Et surprenamment, Kids Code Jeunesse se retrouve pionnier dans ce domaine dans le monde. “Après de multiples recherches, nous nous sommes rendus compte qu’il n’existait rien pour les enfants dans ce domaine”, constate Lucie Luneau. “J’étais convaincue que c’était une nécessité, lance malgré tout Kate Arthur. Lors du projet-pilote, l’enseignante était d’ailleurs surprise du niveau d’engagement des enfants.”

 

Le gouvernement fédéral canadien s’est lui aussi montré enthousiaste. Dans le cadre du programme CodeCan, dont l’objectif est l’acquisition de compétences numériques pour les plus jeunes, il a accordé pour les deux prochaines années une aide de 8,1 millions de dollars canadiens à Kids Code Jeunesse (sur une enveloppe globale de 60 M$ CAN).

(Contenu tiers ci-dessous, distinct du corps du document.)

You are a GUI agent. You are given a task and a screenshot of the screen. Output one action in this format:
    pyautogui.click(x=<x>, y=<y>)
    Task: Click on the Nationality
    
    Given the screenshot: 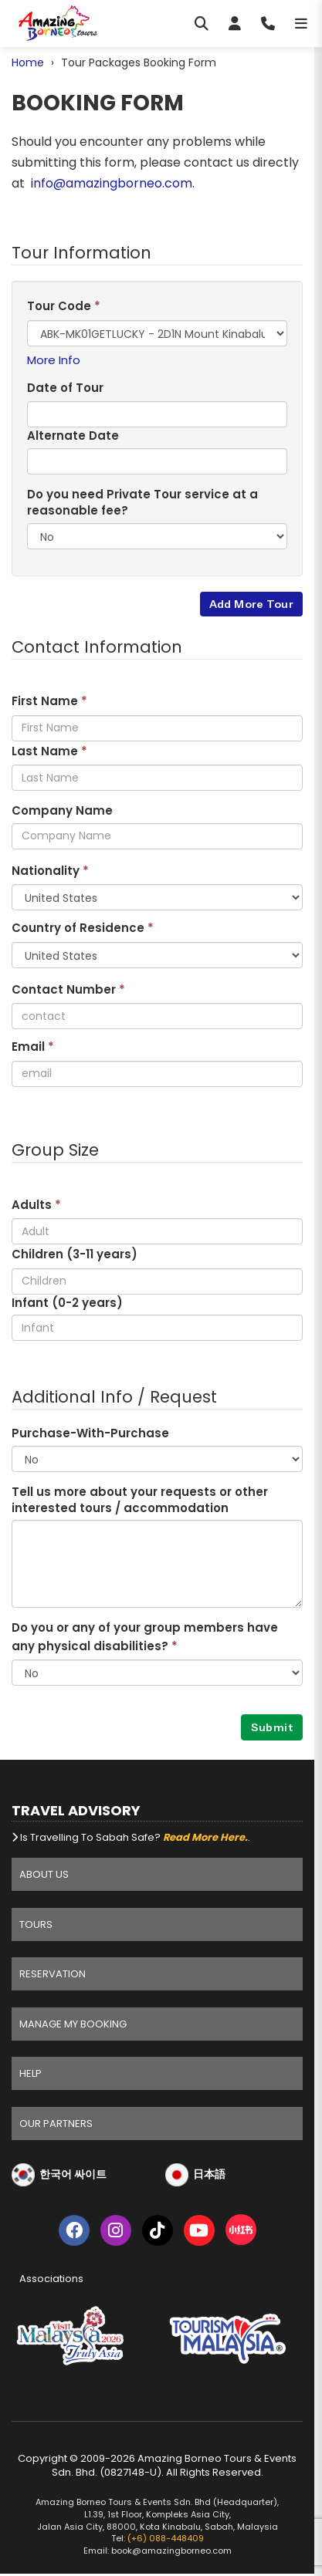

Avec l’objectif de former 1 million d’enfants et 50 000 enseignants dans tout le pays d’ici 2030. “Mon objectif est d’atteindre ces résultats d’ici deux ans, le sujet est trop urgent !”, confie avec détermination Kate Arthur, auteure d’une tribune récente sur le sujet.

 

 

Sensibilisation à l’éthique

Après la partie théorique, la classe de "Madame Isabelle" s’anime de nouveau. Équipés d’un ordinateur, les jeunes écoliers testent concrètement l’entraînement d’une IA par le biais du site Teachable Machine, conçu par Google. Filmés par leur webcam, ils doivent s’enregistrer en train d’effectuer trois gestes différents. Puis refaire ces mêmes gestes et voir si la machine arrive à les reconnaître. “Pour le moment, notre atelier traite de la reconnaissance d’images car il y a des outils déjà disponibles. Mais nous sommes en train de développer une plateforme pour faire de la reconnaissance de texte lors d’une nouvelle formation", livre Lucie Luneau.

 

En conclusion, Jean-Denis aborde le volet éthique en prenant l’exemple de YouTube, qui se sert de l’intelligence artificielle pour proposer du contenu similaire à celui que l’on a déjà recherché… pour inciter à rester sur la plate-forme. “Ah oui, c’est vrai que les vidéos suggérées dépendent un peu de ce que je viens de regarder…”, découvre subitement cet élève. Pour qui l’intelligence artificielle est désormais un peu moins mystérieuse.